My council is going to change to a fortnighly general waste collection!! While green bin is changed to every week. My 80 litre red bin is full every week. How do people cope with this madness!?

Comments

    • +1

      Freeze putrid stuff

      Wouldn't that contaminate your freezer?

      • +1

        Maybe they mean "stuff that will be putrid". I.e freeze the prawn heads before they get stanky.

        Better yet - make a bisque out of them first!

  • +3

    Either:

    • engage counsel to see what your legal options are
    • see a counsellor to help with your mental anguish
    • speak to your local councillor to discuss
      • +1

        I don't see how their sexual orientation is relevant to this conversation

  • -5

    City streets are full of human faeces so why not rubbish, just throw it in the street like most of the world does.

  • +8

    This arrangement would suit our family perfectly. Our garbage bin is rarely even 1/4 full, but our recycle is often pretty full at the end of 2 weeks.
    Start to recycle a bit more…..

    • +2

      Maybe the council could develop something like a carbon trading emission scheme whereby, I trade you my space in my recycle bin for space in your red bin?

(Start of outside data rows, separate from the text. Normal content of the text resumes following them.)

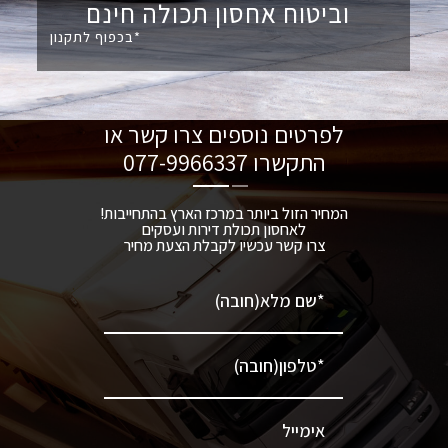
וביטוח אחסון תכולה חינם
*בכפוף לתקנון
לפרטים נוספים צרו קשר או
התקשרו
077-9966337
המחיר הזול ביותר במרכז הארץ בהתחייבות!
לאחסון תכולת דירות ועסקים
צרו קשר עכשיו לקבלת הצעת מחיר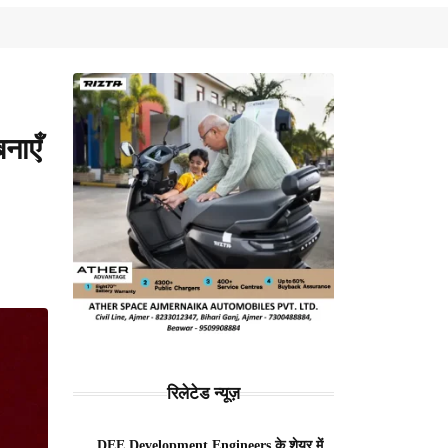
नाएँ
रिलेटेड न्यूज़
DEE Development Engineers के शेयर में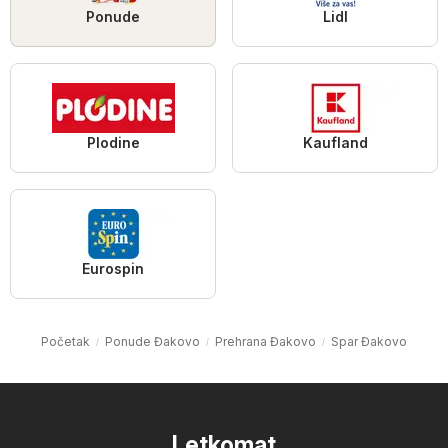
Ponude
Lidl
Plodine
Kaufland
Eurospin
Početak
Ponude Đakovo
Prehrana Đakovo
Spar Đakovo
Letkomat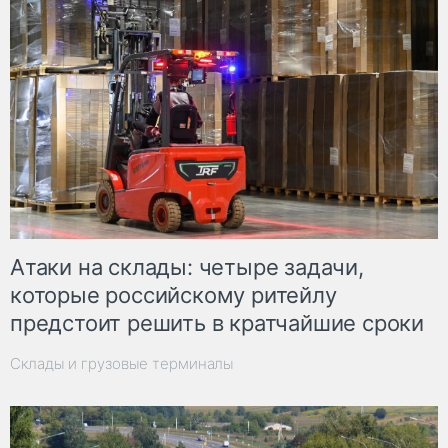
Атаки на склады: четыре задачи,
которые российскому ритейлу
предстоит решить в кратчайшие сроки
Склады и грузовые терминалы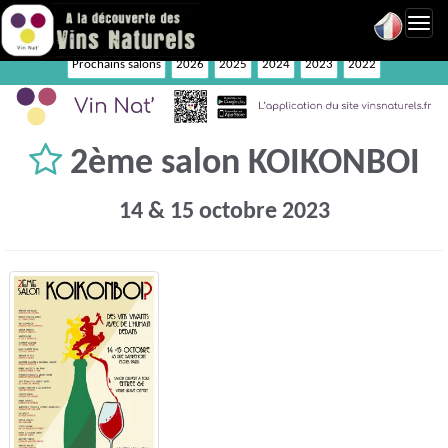
Toggl
navig
Prochains salons
2026
2025
2024
2023
2022
2ème salon KOIKONBOI
14 & 15 octobre 2023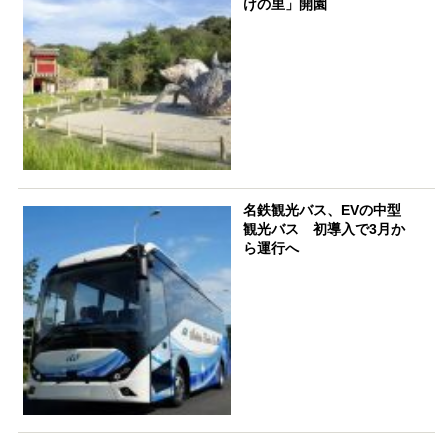
けの里」開園
名鉄観光バス、EVの中型
観光バス 初導入で3月か
ら運行へ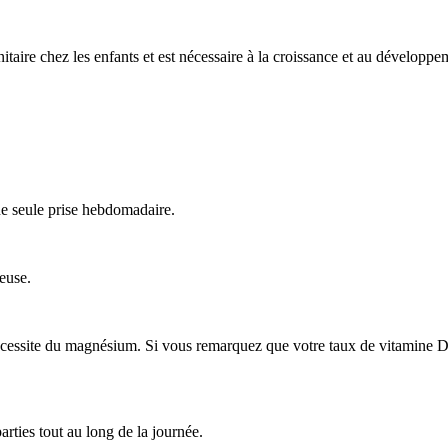
ire chez les enfants et est nécessaire à la croissance et au développem
ne seule prise hebdomadaire.
euse.
cessite du magnésium. Si vous remarquez que votre taux de vitamine D 
ties tout au long de la journée.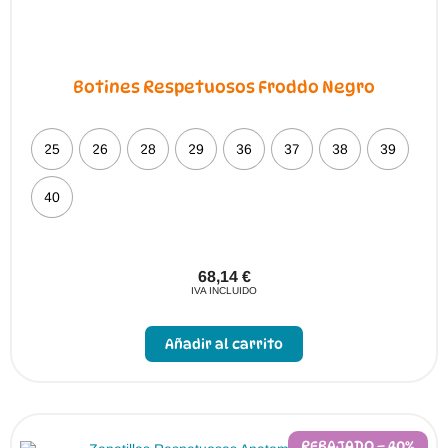
Botines Respetuosos Froddo Negro
25
26
28
29
36
37
38
39
40
68,14
€
IVA INCLUIDO
Este
producto
Añadir al carrito
tiene
múltiples
variantes.
Las
opciones
se
pueden
REBAJADO – 40%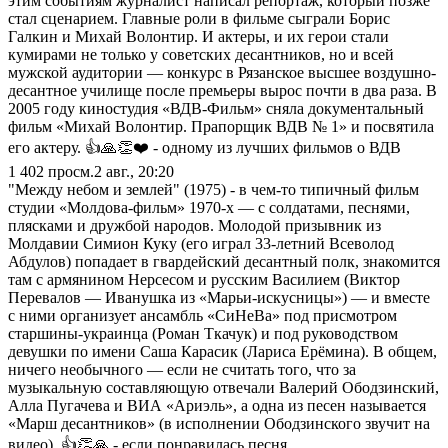
этим событиям журналист написал репортаж, который позже
стал сценарием. Главные роли в фильме сыграли Борис
Галкин и Михай Волонтир. И актеры, и их герои стали
кумирами не только у советских десантников, но и всей
мужской аудитории — конкурс в Рязанское высшее воздушно-
десантное училище после премьеры вырос почти в два раза. В
2005 году киностудия «ВДВ-Фильм» сняла документальный
фильм «Михай Волонтир. Прапорщик ВДВ № 1» и посвятила
его актеру. 👍🙏👏❤️ - одному из лучших фильмов о ВДВ
1 402
просм.
2 авг., 20:20
"Между небом и землей" (1975) - в чем-то типичный фильм
студии «Молдова-фильм» 1970-х — с солдатами, песнями,
плясками и дружбой народов. Молодой призывник из
Молдавии Симион Куку (его играл 33-летний Всеволод
Абдулов) попадает в гвардейский десантный полк, знакомится
там с армянином Нерсесом и русским Василием (Виктор
Перевалов — Иванушка из «Марьи-искусницы») — и вместе
с ними организует ансамбль «СиНеВа» под присмотром
старшины-украинца (Роман Ткачук) и под руководством
девушки по имени Саша Карасик (Лариса Ерёмина). В общем,
ничего необычного — если не считать того, что за
музыкальную составляющую отвечали Валерий Ободзинский,
Алла Пугачева и ВИА «Ариэль», а одна из песен называется
«Марш десантников» (в исполнении Ободзинского звучит на
видео). 👍👏🙏 - если понравилась песня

  • Find your nearest park bin

  • +3

    Everyone saying put your food scraps in the green bin like that will make a huge difference. How much food are you scrapping each week for it to take up so much space in your red bin??

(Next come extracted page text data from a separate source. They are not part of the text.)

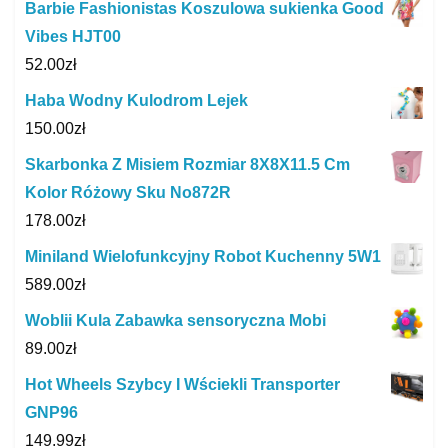
Barbie Fashionistas Koszulowa sukienka Good
Vibes HJT00
52.00
zł
Haba Wodny Kulodrom Lejek
150.00
zł
Skarbonka Z Misiem Rozmiar 8X8X11.5 Cm
Kolor Różowy Sku No872R
178.00
zł
Miniland Wielofunkcyjny Robot Kuchenny 5W1
589.00
zł
Woblii Kula Zabawka sensoryczna Mobi
89.00
zł
Hot Wheels Szybcy I Wściekli Transporter
GNP96
149.99
zł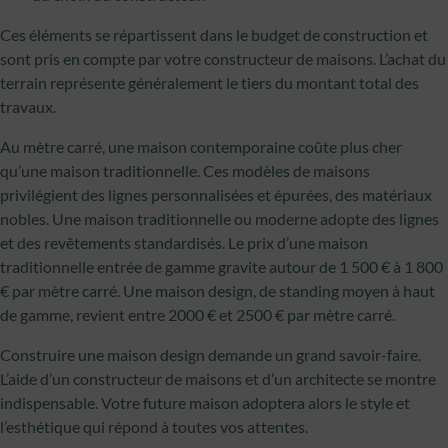
Ces éléments se répartissent dans le budget de construction et
sont pris en compte par votre constructeur de maisons. L’achat du
terrain représente généralement le tiers du montant total des
travaux.
Au mètre carré, une maison contemporaine coûte plus cher
qu’une maison traditionnelle. Ces modèles de maisons
privilégient des lignes personnalisées et épurées, des matériaux
nobles. Une maison traditionnelle ou moderne adopte des lignes
et des revêtements standardisés. Le prix d’une maison
traditionnelle entrée de gamme gravite autour de 1 500 € à 1 800
€ par mètre carré. Une maison design, de standing moyen à haut
de gamme, revient entre 2000 € et 2500 € par mètre carré.
Construire une maison design demande un grand savoir-faire.
L’aide d’un constructeur de maisons et d’un architecte se montre
indispensable. Votre future maison adoptera alors le style et
l’esthétique qui répond à toutes vos attentes.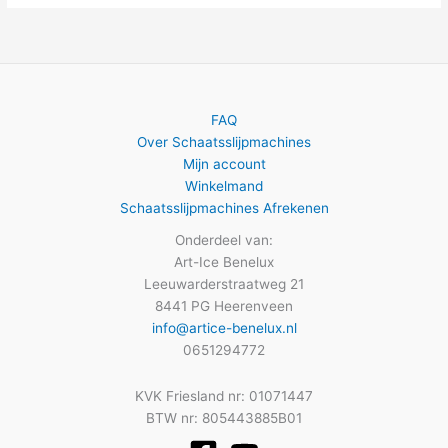
FAQ
Over Schaatsslijpmachines
Mijn account
Winkelmand
Schaatsslijpmachines Afrekenen
Onderdeel van:
Art-Ice Benelux
Leeuwarderstraatweg 21
8441 PG Heerenveen
info@artice-benelux.nl
0651294772
KVK Friesland nr: 01071447
BTW nr: 805443885B01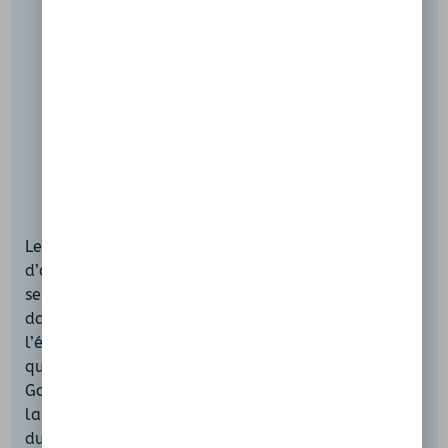
Le village d’Asco, perché à environ 600 m
d’altitude, conserve un charme authentique avec
ses maisons en pierre rénovées. Promenez-vous
dans les ruelles traditionnelles pour découvrir
l’église Saint-Michel et son clocher typique ainsi
que le monument aux morts. Pour rejoindre les
Gorges, suivez la D147 depuis Moltifao, puis prenez
la petite route vers le vieux pont génois. Au-delà
du village, la route mène au Haut-Asco, une petite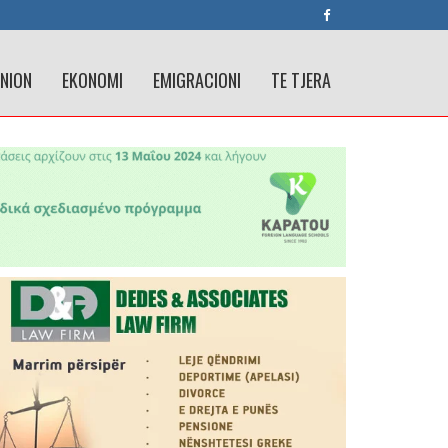
INION
EKONOMI
EMIGRACIONI
TE TJERA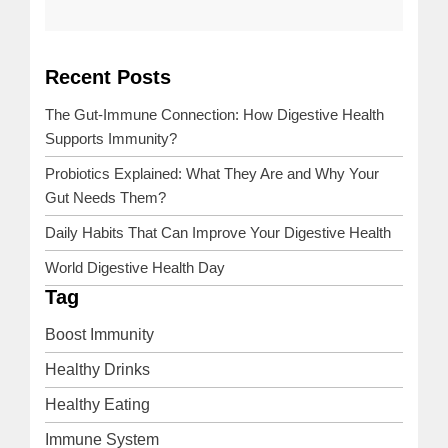
Recent Posts
NEXT
PREVIOUS
POST
POST
The Gut-Immune Connection: How Digestive Health
Supports Immunity?
Probiotics Explained: What They Are and Why Your
Gut Needs Them?
Daily Habits That Can Improve Your Digestive Health
World Digestive Health Day
Tag
Boost Immunity
Healthy Drinks
Healthy Eating
Immune System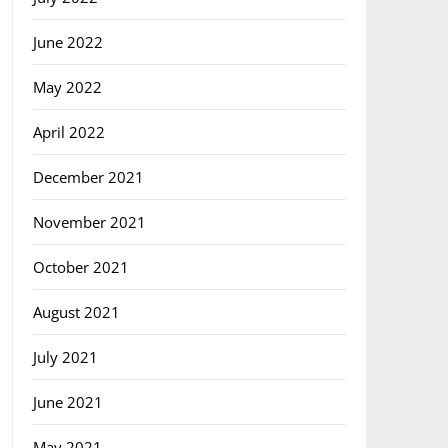
June 2022
May 2022
April 2022
December 2021
November 2021
October 2021
August 2021
July 2021
June 2021
May 2021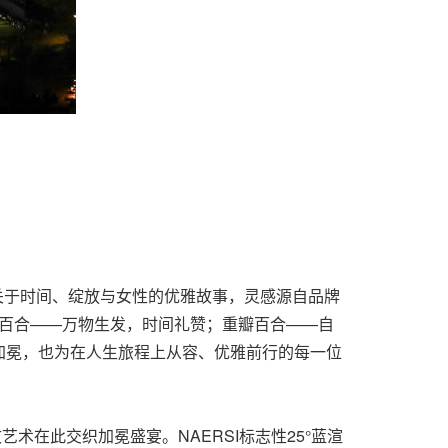
讲述关于时间、绽放与女性的优雅故事，灵感源自品牌
星百合——万物生发，时间礼赞；重瓣百合——自
加冕，也为在人生旅程上从容、优雅前行的每一位
在此交织加冕盛宴。NAERSI标志性25°蓝渲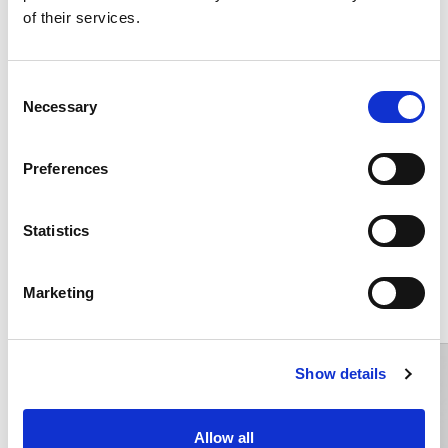
of their services.
Consumi ed emissioni
Consent
Necessary
Selection
Descrizione
Preferences
Statistics
Potrebbero interessarti questi veicoli
Marketing
Show details
Allow all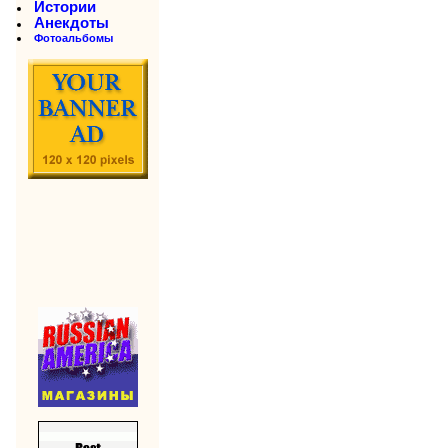
Истории
Анекдоты
Фотоальбомы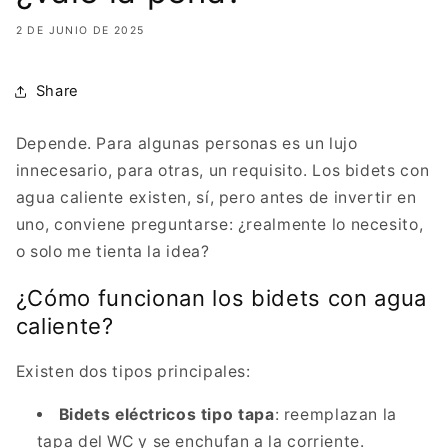
2 DE JUNIO DE 2025
Share
Depende. Para algunas personas es un lujo
innecesario, para otras, un requisito. Los bidets con
agua caliente existen, sí, pero antes de invertir en
uno, conviene preguntarse: ¿realmente lo necesito,
o solo me tienta la idea?
¿Cómo funcionan los bidets con agua
caliente?
Existen dos tipos principales:
Bidets eléctricos tipo tapa
: reemplazan la
tapa del WC y se enchufan a la corriente.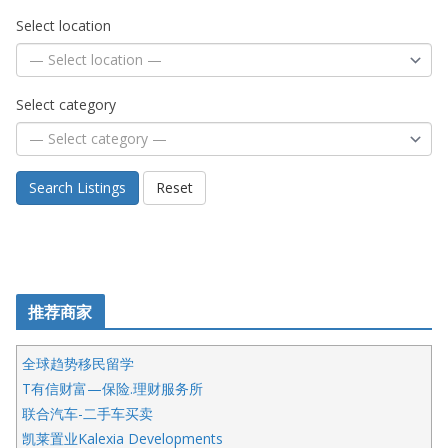
Select location
Select category
Search Listings
Reset
推荐商家
全球趋势移民留学
T有信财富—保险.理财服务所
联合汽车-二手车买卖
凯莱置业Kalexia Developments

    My green bin is always full every fortnight in the summer as the grass grows so long which fills up half the bin and other general garden waste fills it up to the top.

    • +1

      Exactly. The volumetric footprint of food scraps takes up only like 5-10% of the space in the red bin.

      • +17

        Good news, I've figured out a way for you to save 5-10% of the space in your red bin.

      • +5

        May be your household rely too much on take away and repack food, since I started composting my weekly rubbish barely fill the 60l garbage bag. Before that it was double that easily.

    • +1

      Food scraps and composibles are now more than my General waste bin.

      Even I was surprised until we were forced to make the change.

      So overall, I'm happy with the green waste being weekly and general waste fortnightly.

      • +1

        I'd be happy if my council actually supplied a green waste bin.
        We get a red topped general waste bin and a yellow topped recyclables bin.
        All green waste has to be placed in the general waste bin.

        When we moved into this suburb my wife phoned the council to see if we could obtain a replacement for the 'missing' green waste bin only to be told that one is not supplied.
        Their reasoning was that sometime in the past they had tried it but the residents were unable to understand the system.
        This was their genuine response.

        I really feel uncomfortable putting garden/lawn clippings in with the general waste after separating it for so many years before moving here.

        In case anyone doubts there are councils that do this -

        https://www.fairfieldcity.nsw.gov.au/Services/Waste-and-Recy…

        • +1

          Ridiculous isn’t it.

          However they probably got the green waste so contaminated they couldn’t offload it as green waste

          • @JimB: Found a post by the mayor in 2021 where he states that they can't do anything about a green bin due to a 20 year contract they signed for waste disposal in 2005. Now I don't know whether to believe the mayor or the phone answerer at the council. (to be honest, I don't beleive either of them)

            He was proposing a survey be carried out to see if there was any interest.

            Pretty sure even the survey wasn't done.

            Seems to be how it works around here.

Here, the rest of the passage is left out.